Viking Culture

Vikings were a Germanic tribe of people, who were known for their fighting, ships, and rugged way of life. For over 300 years they spread throughout Europe and Asia, after leaving Scandinavia. People feared them in all of the places they went, and the first of their raids was in England in 787. Several ships pulled into Portland Bay, Dorset, though it was thought to have been a bit of an accidental raid, after an agent of the king tried to tax them, after mistaking them for Merchants. They killed him.

But the first planned attack was much worse, as they attacked a monetary on the island of Lindisfarne. They killed many people there, then left with loot.

But though they were known as blood-thirsty war-men, they did have thriving civilizations. They started as a pagan nation but later converted to Christianity, one of my favourite pieces of info about the kings is this.

It is generally believed that kings like flattery, but king Canute is said to have rebuked his courtiers when they flattered him. On one occasion, when they were talking about his achievements, one of them said to him:

“Most noble king, I believe you can do anything.”

Canute sternly rebuked the courtier for these words and then said:

“Come with me, gentlemen.”

He led them from the palace grounds to the seashore where the tide was rising and had his chair placed at the edge of the water.

“You say I can do anything,” he said to the courtiers. “Very well, I who am king and the lord of the ocean now command these rising waters to go back and not dare wet my feet.”

But the tide was disobedient and steadily rose and rose until the feet of the king were in the water. Turning to his courtiers, Canute said:

“Learn how feeble is the power of earthly kings. None is worthy the name of ‘king’ but He whom heaven and earth and sea obey.”
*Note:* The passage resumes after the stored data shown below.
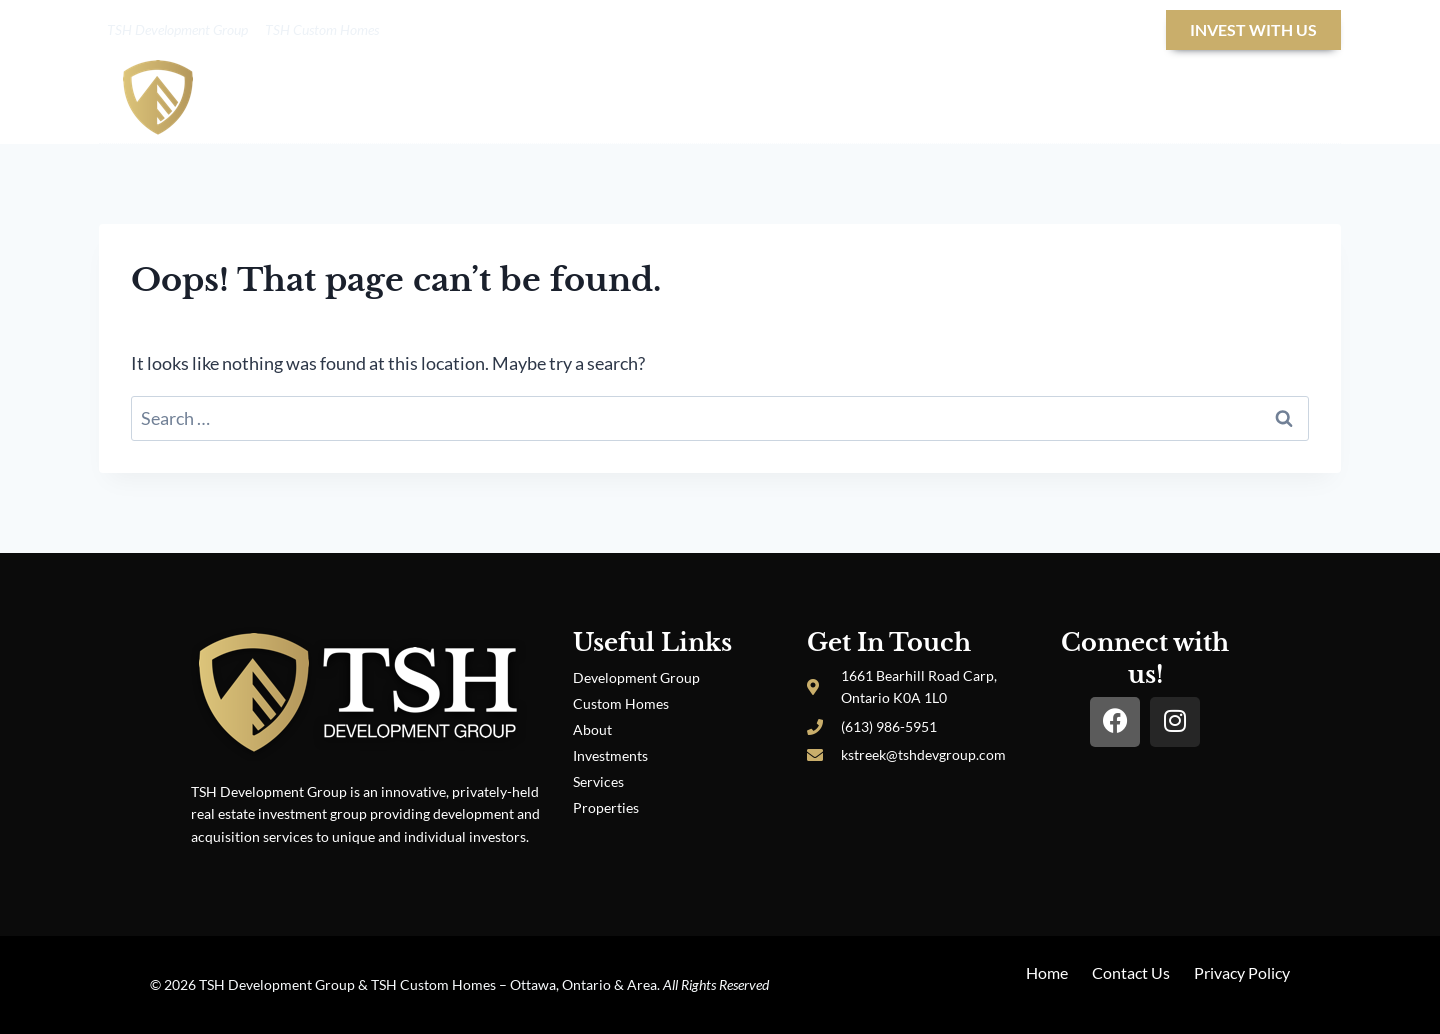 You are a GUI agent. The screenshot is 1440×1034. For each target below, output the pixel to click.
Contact (1269, 101)
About (657, 101)
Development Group (636, 677)
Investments (610, 755)
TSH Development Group (177, 29)
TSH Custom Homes (322, 29)
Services (598, 781)
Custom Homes (621, 703)
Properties (1027, 101)
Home (575, 101)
Canute converted many people during his reign to Christianity

Three of their most famous gods were called Odin, Thor, and Freya. Odin was the father of Thor, and you probably know Thor from the Marvel movies. He is their god of thunder. All three of their names are still known today, as they were their origins of Wednesday, Thursday, and Friday. Their language consisted of runes, and they can be found on many stones called Rune-stones. They were used for events, burial places, and several other things. The stone told, its purpose, who erected it, and if it marked a grave, the relation between the deceased and the person who erected it. Their status was often displayed by the weapons that they had. The richest would wear full armour and have expensive weapons. Axes were the most common weapon, and bows were considered un-honourable. There are also a lot of myths about them, the largest one being that they wore horns on their helmets, but they did not, and the only times they were found were as burial decorations,

Their professions vary, but the most common were farmers, raiders, metal workers, ie, black-smiths, white-smiths, and jewellers.

Women also could hold high status, and would often run the household. They would wear all the keys on a loop on their belt, and if their husband tried to take them from them, they could divorce him on the spot.

They were seafaring people, as they lived by the coast. They had two types of ships. The longboat and that is what most people think of when they think of Vikings. It had a long hull, and both ends were the same, so it could reverse quite easily which was helpful when docking. The other was called the Knarr. They were merchant ships, and would often carry lumber, Ivory, crops, and livestock.

Their fighting style was very ruthless, and chaotic as most people think and they were feared by most surrounding civilizations. They attacked many places as they would sail far and wide. A Viking names Leif the Lucky even discovered Greenland, and found the first route from Europe to North America, beating Colombus by five hundred years.

And finally, the Vikings controlled many parts of Europe at different times, reaching all the way to the Black Sea.